Sharing a problem caused by a wildcard about shell programming today.
1. Problem Code
cat test.logs
4567890 *
##*************************************##
rtyuio**tyuio432
##*************************************##
*rtyuiop*2* yuiop
##*************************************##
rtyuiop(3 * 4)iuytr
##*************************************##
8765432
cat script.sh
#!/usr/bin/env bash
# 主要功能是将 非##开头 的每行记录写入到文件中,每个文件保存一行记录
logsname=test.logs
i=100
while read line
do
if [[ $line =~ '##' ]];then
((i++))
else
echo $line >> $i.txt
fi
done < "${logsname}"
Script.sh run the script results:
Pictures from the red box section you can see:
4567890 *
Is replaced4567890 script.sh test.logs
rtyuiop(3 * 4)iuytr
is replaced withrtyuiop(3 100.txt 101.txt 102.txt script.sh test.logs 4)iuytr
Other row normal print results, why these two lines have problems? Other lines also have an asterisk, why not replace it?
2. Analysis
The output of the code based on the problem:echo $line >> $i.txt
First of all, tell us about the principles of shell script execution:
- shell script to read the entire file, and then execute each line from top to bottom
- The current line = 4567890 *, executed when the shell is assumed
echo $line >> $i.txt
when- First, shell responsible for the replacement
$line
value: 4,567,890 *, this time code is:echo 4567890 * >> $i.txt
- Then, shell before executing the echo command to check whether there are parameters in the command wildcards (PS: this time echo parameters: 4,567,890 *)
- Obviously,
*
a wildcard, shell is responsible for parsing the wildcard, shell will be treated as a wildcard search path or file name may match on disk: if they meet the requirements of a match, then be replaced (path extension); otherwise the wildcard as an ordinary character parameter passed to echo, and then processed by echo. - After parsing wildcard
*
is replacedscript.sh test.logs
, the parameters at this time is the echo command:4567890 script.sh test.logs
- Finally, shell execution
echo 4567890 script.sh test.logs
, then the results echo command execution redirected to a file.

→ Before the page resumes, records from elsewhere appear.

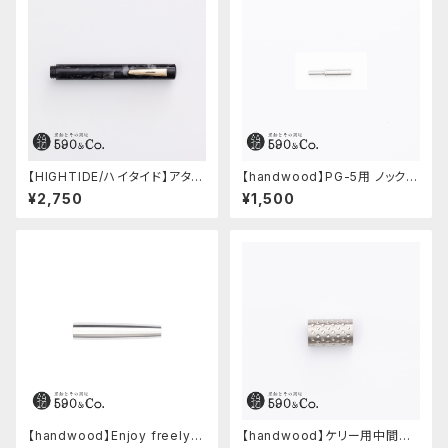
【HIGHTIDE/ハイタイド】アタシ
【handwood】PG-5用 ノックボ
ェ マーブル万年筆 (ブラック)
タン (超々ジュラルミン)
¥2,750
¥1,500
【handwood】Enjoy freely
【handwood】ケリー用中間パ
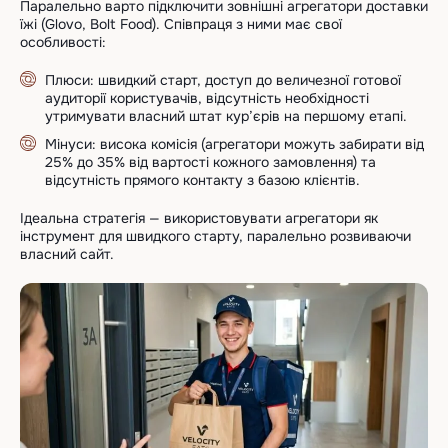
Паралельно варто підключити зовнішні агрегатори доставки
їжі (Glovo, Bolt Food). Співпраця з ними має свої
особливості:
Плюси: швидкий старт, доступ до величезної готової
аудиторії користувачів, відсутність необхідності
утримувати власний штат кур’єрів на першому етапі.
Мінуси: висока комісія (агрегатори можуть забирати від
25% до 35% від вартості кожного замовлення) та
відсутність прямого контакту з базою клієнтів.
Ідеальна стратегія — використовувати агрегатори як
інструмент для швидкого старту, паралельно розвиваючи
власний сайт.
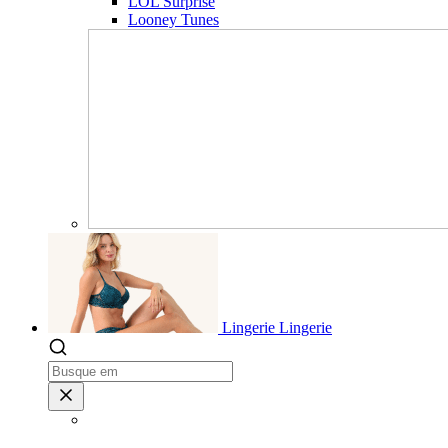
LOL Surprise
Looney Tunes
Lingerie
Lingerie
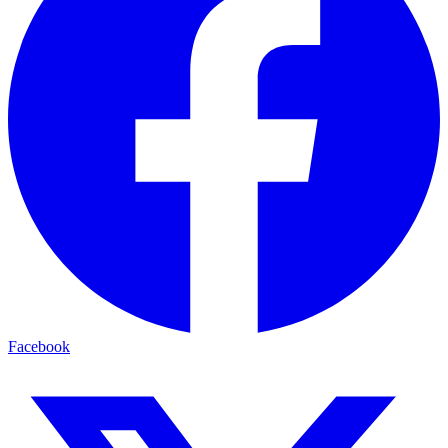
Facebook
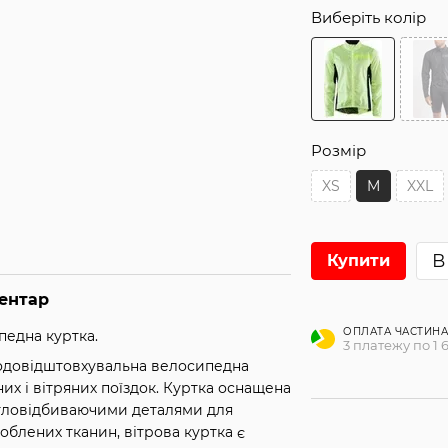
Виберіть колір
Розмір
XS
M
XXL
В
Купити
ментар
ОПЛАТА ЧАСТИН
педна куртка.
3 платежу по 1 6
 водовідштовхувальна велосипедна
их і вітряних поїздок. Куртка оснащена
ітловідбиваючими деталями для
облених тканин, вітрова куртка є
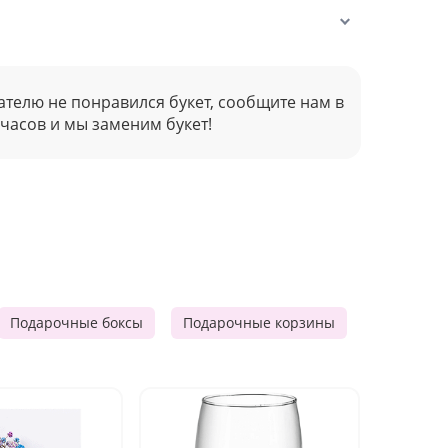
ателю не понравился букет, сообщите нам в
 часов и мы заменим букет!
Подарочные боксы
Подарочные корзины
Продукто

- First, shell responsible for the replacement
Tips:
Wildcard looks a bit like a regular expression, but it is different with regular expressions, should not be confused with each other. Wildcard special characters can be understood as the shell can handle. And shell wildcard involved only "*,?, [], {}" These types.
Wildcard is supported by the shell itself, but needs the support of regular expressions related tools: grep, awk, vi, perl . In the text filtering tools, the regular expression are used, such as awk, sed, etc., the regular expression is for the contents of the file . Wildcards are used for the file name or path on, such as finding find, ls, cp and so on.
3. Solution
The above analysis can be known, $line
after being replaced, the wildcard *
is again parsed shell. How can there be any way to prevent the shell wildcard resolve it?
- Use reference variables:
"$line"
, across the quotes , thus"$line"
becomes a character string "4567890 *", instead of two separate strings. - Reference variable prevents the word and wildcard expansion (ie shell resolve the wildcard), and can prevent spaces in a variable, line breaks, causing interruption wildcard script and so on.
- In shell programming always use the reference variable way, this is a good and safe coding practices.